Tout a commencé par d’un banal pari. En vacances en Métropole, dans une maison de la lointaine banlieue parisienne. Vous savez, ces pavillons d’un étage aux toitures marrons perdus au milieu des champs de blé. Mais si, la maison de monsieur tout le monde avec quelques fleurs dans l’allée et un jardin tout en longueur derrière. Ma tante devait en avoir marre de me voir feuilleter les pages de son catalogue La Redoute. Toujours sur les mêmes pages. Celles des sneakers. Les Jordan 6 venaient tout juste de sortir et elles étaient là à me narguer à longueur de journée. Bon elle devait aussi en avoir marre de m’entendre me plaindre, puis aller dribbler avec mon ballon de basket dans son allée en béton. A force, ça gonfle. Me voilà donc challengé par tantine, qui me propose de tondre sa pelouse contre de la menue monnaie.

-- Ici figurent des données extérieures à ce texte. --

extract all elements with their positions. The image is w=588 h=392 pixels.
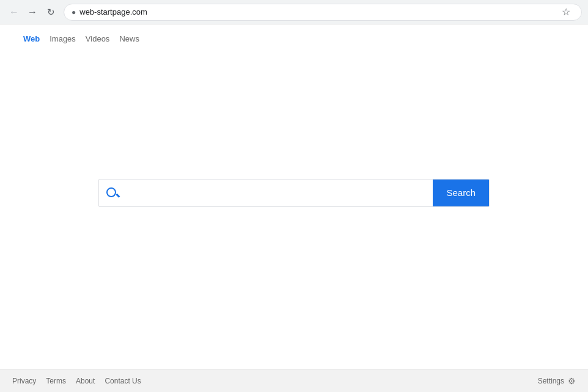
footer-right: Settings ⚙ (538, 376, 576, 386)
footer-contact-link[interactable]: Contact Us (105, 377, 141, 385)
search-button[interactable]: Search (433, 180, 489, 206)
footer-privacy-link[interactable]: Privacy (12, 377, 36, 385)
settings-link[interactable]: Settings (538, 377, 564, 385)
lock-icon: ● (72, 8, 76, 16)
browser-chrome: ← → ↻ ● ☆ (0, 0, 588, 24)
address-bar[interactable] (79, 7, 554, 16)
gear-icon[interactable]: ⚙ (568, 376, 576, 386)
bookmark-star-button[interactable]: ☆ (558, 4, 574, 20)
search-icon-area (99, 187, 125, 198)
address-bar-container[interactable]: ● ☆ (64, 4, 582, 21)
top-nav: Web Images Videos News (0, 24, 588, 53)
footer: Privacy Terms About Contact Us Settings … (0, 369, 588, 392)
page-content: Web Images Videos News Search (0, 24, 588, 369)
nav-item-videos[interactable]: Videos (81, 32, 115, 46)
nav-item-images[interactable]: Images (45, 32, 81, 46)
footer-left-links: Privacy Terms About Contact Us (12, 377, 141, 385)
search-area: Search (0, 53, 588, 369)
search-input[interactable] (125, 180, 433, 206)
footer-about-link[interactable]: About (76, 377, 95, 385)
search-box-wrapper: Search (98, 179, 490, 207)
nav-item-web[interactable]: Web (18, 32, 45, 46)
nav-item-news[interactable]: News (114, 32, 144, 46)
browser-nav-buttons: ← → ↻ (6, 4, 59, 20)
search-magnifier-icon (106, 187, 117, 198)
footer-terms-link[interactable]: Terms (46, 377, 66, 385)
back-button[interactable]: ← (6, 4, 22, 20)
reload-button[interactable]: ↻ (43, 4, 59, 20)
forward-button[interactable]: → (24, 4, 40, 20)
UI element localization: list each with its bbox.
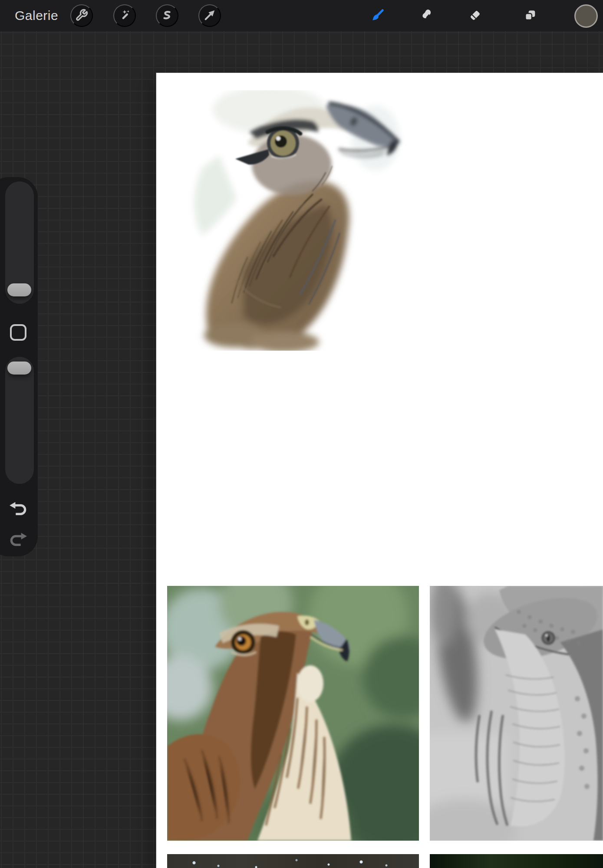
smudge-tool-button[interactable] bbox=[416, 6, 436, 26]
paint-tool-button[interactable] bbox=[367, 5, 388, 26]
brush-sidebar bbox=[0, 177, 38, 556]
selection-s-icon bbox=[161, 9, 174, 23]
dark-green-reference-photo bbox=[430, 854, 603, 868]
paintbrush-icon bbox=[370, 7, 386, 24]
adjustments-button[interactable] bbox=[113, 4, 136, 27]
redo-arrow-icon bbox=[8, 542, 28, 549]
brush-opacity-slider[interactable] bbox=[5, 357, 34, 484]
dark-speckled-reference-photo bbox=[167, 854, 419, 868]
magic-wand-icon bbox=[118, 9, 131, 23]
gallery-button[interactable]: Galerie bbox=[15, 0, 58, 31]
selection-button[interactable] bbox=[156, 4, 178, 27]
redo-button[interactable] bbox=[8, 531, 28, 548]
smudge-finger-icon bbox=[419, 8, 434, 24]
actions-button[interactable] bbox=[70, 4, 93, 27]
erase-tool-button[interactable] bbox=[465, 6, 485, 26]
brush-size-handle[interactable] bbox=[7, 283, 31, 296]
eraser-icon bbox=[468, 8, 482, 24]
modify-button[interactable] bbox=[10, 324, 26, 341]
brush-opacity-handle[interactable] bbox=[7, 362, 31, 375]
color-swatch[interactable] bbox=[574, 4, 598, 28]
transform-button[interactable] bbox=[198, 4, 221, 27]
layers-icon bbox=[523, 8, 537, 23]
layers-button[interactable] bbox=[521, 6, 540, 25]
transform-arrow-icon bbox=[203, 9, 216, 23]
drawing-canvas[interactable] bbox=[156, 73, 603, 868]
snake-reference-photo bbox=[430, 586, 603, 841]
wrench-icon bbox=[75, 9, 88, 23]
watercolor-hawk-painting bbox=[182, 90, 408, 351]
procreate-workspace: Galerie bbox=[0, 0, 603, 868]
undo-button[interactable] bbox=[8, 500, 28, 517]
top-toolbar: Galerie bbox=[0, 0, 603, 31]
hawk-reference-photo bbox=[167, 586, 419, 841]
undo-arrow-icon bbox=[8, 512, 28, 518]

Oh pas non plus le Pérou, mais juste de quoi se payer mon rêve. Et me voici face à 10m² de pelouse avec des herbes folles d’1m. Ce n’était pas un jardin, c’était la jungle. Deux jours à couper, suer et ramasser tout et n’importe quoi. J’ai détesté cette tondeuse pourrie. « Jordan m’a tuer ». Mais quel bonheur de sortir du Décathlon du coin en possession du Graal. Et dire que cette paire légendaire a fini usée et défoncée sur un « playground » antillais. Un modèle qui vaut aujourd’hui entre 400 et 500€. Quel gâchis !

Chicago 1991, « Finals Game two ». LA Lakers vs Chicago Bulls. Encore une fois, Michael Jordan est en possession de la balle face à James Worthy. Il part en drive et attaque le cercle. Soudain la finale bascule. L’icône des Bulls suspend le temps et prend son envol. Il reste une éternité en l’air. Change 3 fois de position, le ballon dans une main puis dans l’autre. Dans un véritable tour de passe/passe, on ne sait comment la balle finie sa course dans le panier. Rugissement assourdissant de la foule. Certains se prennent la tête entre les mains. Les commentateurs n’ont pas de mots assez forts. Derrière nos écrans on n’en croit nos yeux. The move. MJ ce n’est plus que 2 lettres accolées à une basket. Ce n’est plus qu’une image les jambes écartées. C’est à cet instant précis de la magie, mélangé à de l’intangible. Ces « Finals 91 » vont propulser Jordan dans la légende et valider par la même occasion ses coups d’éclats précédents. Le shoot décisif en Finale NCAA, ses 63 points en Play Off face à Larry Bird et consorts, sa bravoure et son opiniâtreté face aux Pistons d’Isiah Thomas et Joe Dumars. Jordan devient quelques jours plus tard champion NBA et MVP des « Finals ». Le numéro 23 brille au firmament et permet pour la première fois en 5 tentatives à la Windy city de battre enfin la cité des Anges.